Detroit Mirror
- Type: Tabloid
- Owner: Bernarr MacFadden
- Ceased publication: August 1932
- Language: English
- Headquarters: Detroit, Michigan
- City: Detroit
- Country: United States

= Detroit Mirror =

Former Detroit-area tabloid newspaper

The Detroit Mirror was a daily morning tabloid newspaper published in Detroit, Michigan.

It ceased publication in August 1932 without warning, only giving a week of severance pay to its employees. At that time it had a circulation of 170,000. But it had lost two million dollars in sixteen months despite having made huge gains in both circulation and advertising revenue during the spring of 1932.

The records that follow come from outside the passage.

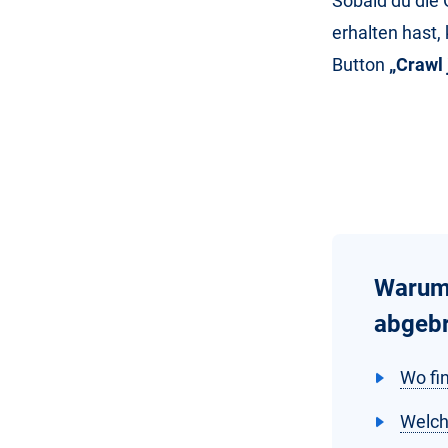
Sobald du die 
erhalten hast,
Button
„Crawl 
Warum 
abgeb
Wo fi
Welch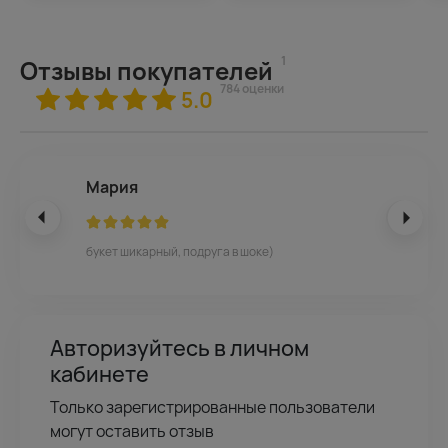
1
Отзывы покупателей
784 оценки
5.0
Мария
букет шикарный, подруга в шоке)
Авторизуйтесь в личном
кабинете
Только зарегистрированные пользователи
могут оставить отзыв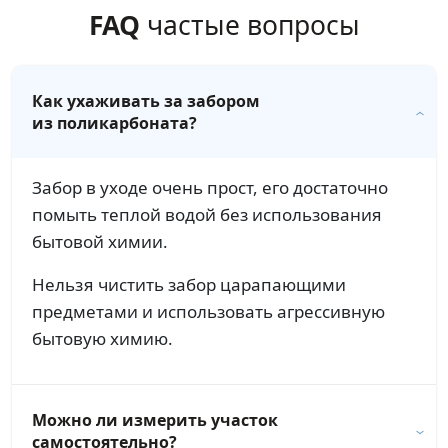
FAQ
частые вопросы
Как ухаживать за забором
из поликарбоната?
Забор в уходе очень прост, его достаточно
помыть теплой водой без использования
бытовой химии.
Нельзя чистить забор царапающими
предметами и использовать агрессивную
бытовую химию.
Можно ли измерить участок
самостоятельно?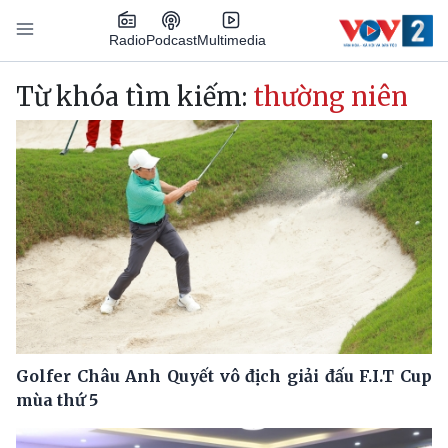
Nhảy đến nội dung
Podcast
Radio
Multimedia
Main navigation
Từ khóa tìm kiếm:
thường niên
Golfer Châu Anh Quyết vô địch giải đấu F.I.T Cup
mùa thứ 5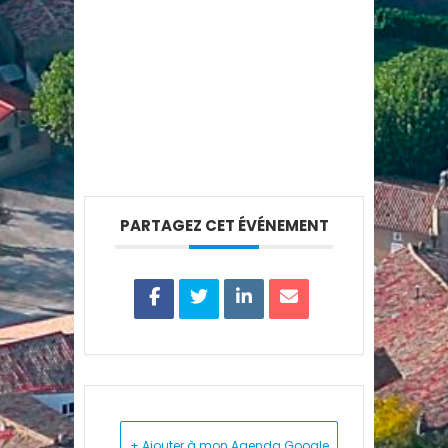
PARTAGEZ CET ÉVÉNEMENT
+ Ajouter à mon Agenda Google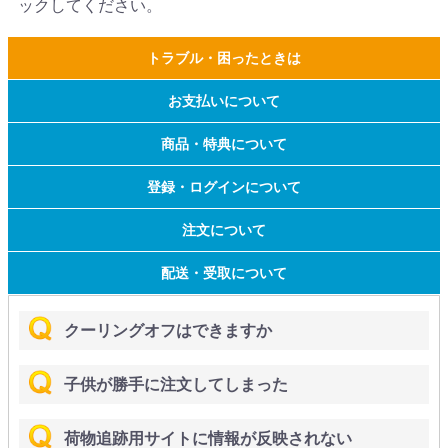
ックしてください。
トラブル・困ったときは
お支払いについて
商品・特典について
登録・ログインについて
注文について
配送・受取について
クーリングオフはできますか
子供が勝手に注文してしまった
荷物追跡用サイトに情報が反映されない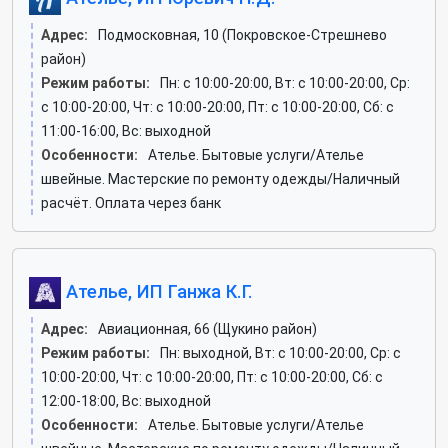
Адрес:
Подмосковная, 10 (Покровское-Стрешнево
район)
Режим работы:
Пн: c 10:00-20:00, Вт: c 10:00-20:00, Ср:
c 10:00-20:00, Чт: c 10:00-20:00, Пт: c 10:00-20:00, Сб: c
11:00-16:00, Вс: выходной
Особенности:
Ателье. Бытовые услуги/Ателье
швейные. Мастерские по ремонту одежды/Наличный
расчёт. Оплата через банк
Ателье, ИП Ганжа К.Г.
Адрес:
Авиационная, 66 (Щукино район)
Режим работы:
Пн: выходной, Вт: c 10:00-20:00, Ср: c
10:00-20:00, Чт: c 10:00-20:00, Пт: c 10:00-20:00, Сб: c
12:00-18:00, Вс: выходной
Особенности:
Ателье. Бытовые услуги/Ателье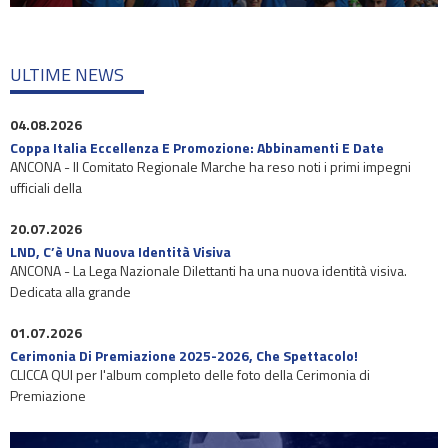
ULTIME NEWS
04.08.2026
Coppa Italia Eccellenza E Promozione: Abbinamenti E Date
ANCONA - Il Comitato Regionale Marche ha reso noti i primi impegni
ufficiali della
20.07.2026
LND, C’è Una Nuova Identità Visiva
ANCONA - La Lega Nazionale Dilettanti ha una nuova identità visiva.
Dedicata alla grande
01.07.2026
Cerimonia Di Premiazione 2025-2026, Che Spettacolo!
CLICCA QUI per l'album completo delle foto della Cerimonia di
Premiazione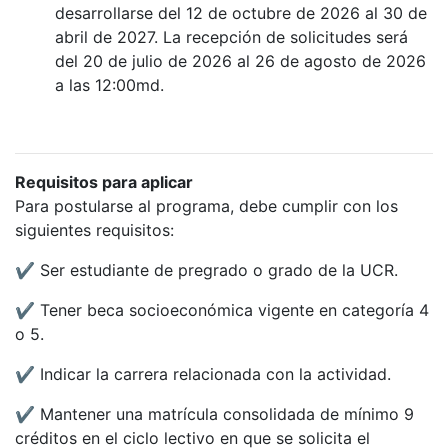
desarrollarse del 12 de octubre de 2026 al 30 de
abril de 2027. La recepción de solicitudes será
del 20 de julio de 2026 al 26 de agosto de 2026
a las 12:00md.
Requisitos para aplicar
Para postularse al programa, debe cumplir con los
siguientes requisitos:
✔ Ser estudiante de pregrado o grado de la UCR.
✔ Tener beca socioeconómica vigente en categoría 4
o 5.
✔ Indicar la carrera relacionada con la actividad.
✔ Mantener una matrícula consolidada de mínimo 9
créditos en el ciclo lectivo en que se solicita el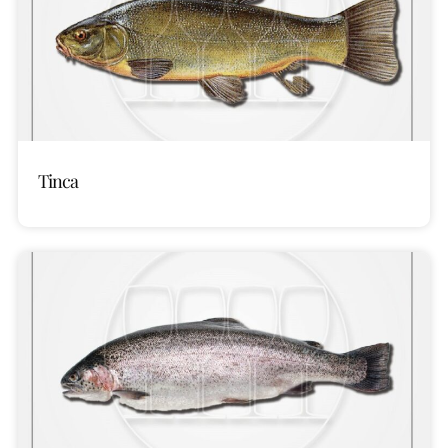
Tinca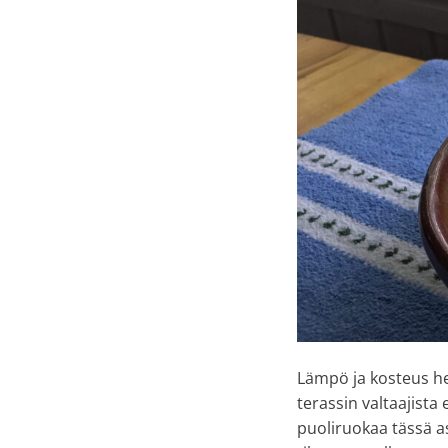
Lämpö ja kosteus hel
terassin valtaajista
puoliruokaa tässä as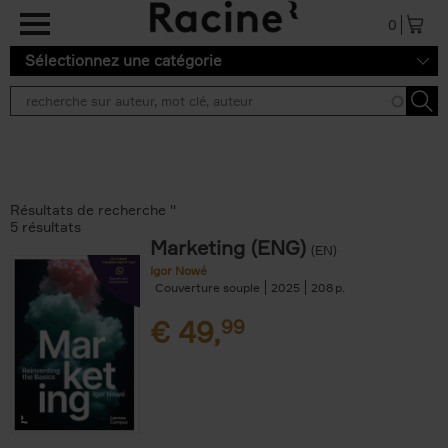
Aller au contenu principal
0
Sélectionnez une catégorie
Résultats de recherche ''
5 résultats
Marketing (ENG)
(EN)
Igor Nowé
Couverture souple
2025
208
€
49,
99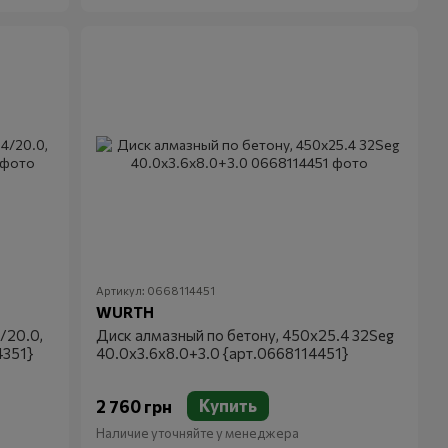
Артикул: 0668114451
WURTH
/20.0,
Диск алмазный по бетону, 450x25.4 32Seg
4351}
40.0x3.6x8.0+3.0 {арт.0668114451}
Купить
2 760 грн
Наличие уточняйте у менеджера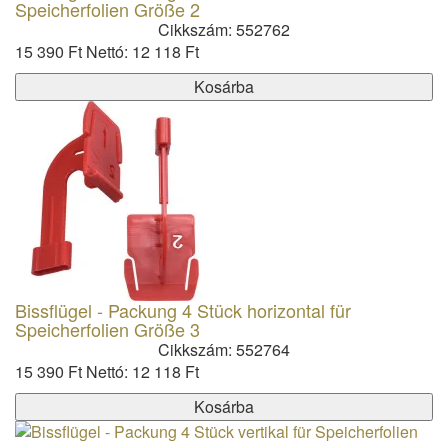
Speicherfolien Größe 2
Cikkszám: 552762
15 390 Ft
Nettó: 12 118 Ft
Kosárba
Bissflügel - Packung 4 Stück horizontal für
Speicherfolien Größe 3
Cikkszám: 552764
15 390 Ft
Nettó: 12 118 Ft
Kosárba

It was owned by publishers Robert R. McCormick and Joseph Medill Patterson, also owners of the Chicago Tribune and New York Daily News. They had taken it over in 1931 from Bernarr MacFadden as a partial payment for Liberty magazine that was taken over by MacFadden. Max Annenberg was the Detroit Mirror's local publisher and his son Ivan was circulation manager.

Some other notable employees were Bert Whitman, a cartoonist from 1929 to 1932 and Zeke Zekley who began working as an editorial and comic cartoonist there at age 18.

Chester Gould's long-running comic strip Dick Tracy made its first-ever appearance in the Detroit Mirror on Sunday October 4, 1931.